The bill repeals nearly a dozen interim study committees — covering a wide swath of topics from criminal justice information sharing to high-level radioactive waste — and instead transfers all the responsibilities to nine newly formed Joint Interim Standing Committees, based on the committees that meet during the normal, 120-day session.
Those interim committees would be composed of eight lawmakers each, with five alternates. Leadership of each legislative caucus would be charged with making the appointments — five Assembly members and three senators in each committee.
The bill would also require that at least five of the committee members appointed served on the corresponding committee during the regular session, and would terminate members who either don’t run for re-election or are defeated in their reelection bids.
The legislation wouldn’t affect the Interim Finance Committee, Legislative Commission, Economic Forum and any affiliated subcommittees. Yeager also said he was torn on whether to toss the state’s Advisory Committee on the Administration of Justice into the scrap heap as well.
No one testified against the bill during its hearing last week, but the concept has drawn partisan battle lines in the past. A similar concept was passed out of the Legislature in 2011 on largely party-line votes, but never took effect after then-Gov. Brian Sandoval unleashed the veto pen over concerns that it would move the state “precipitously close” to annual sessions.
The concept emerged again in 2017, but died before coming up for a floor vote before the full Senate.
Supporters of the bill, including Assembly Speaker Jason Frierson, said they would expect the change to both cut down on the dozens of end-of-session appointments to “random interim committees,” as well as more efficiently use staff time rather than spreading them thin across a wide variety of committees.

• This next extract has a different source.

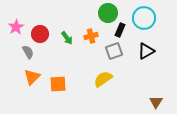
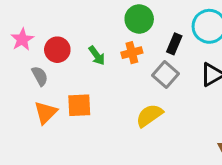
green circle: (108, 13) -> (139, 19), moved
gray square: (114, 51) -> (165, 75), turned -30
orange square: (58, 84) -> (79, 105), moved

Helen Foley, a longtime lobbyist and former legislator, said the system proposed in AB443 “makes so much more sense than what we currently have.”
“It's been very frustrating to see interim committees where you put your heart and soul into something, and then when you get to the legislative session, everyone has moved on to something else, or they're on different committees, and they don't have the dedication and passion to the issue,” she said.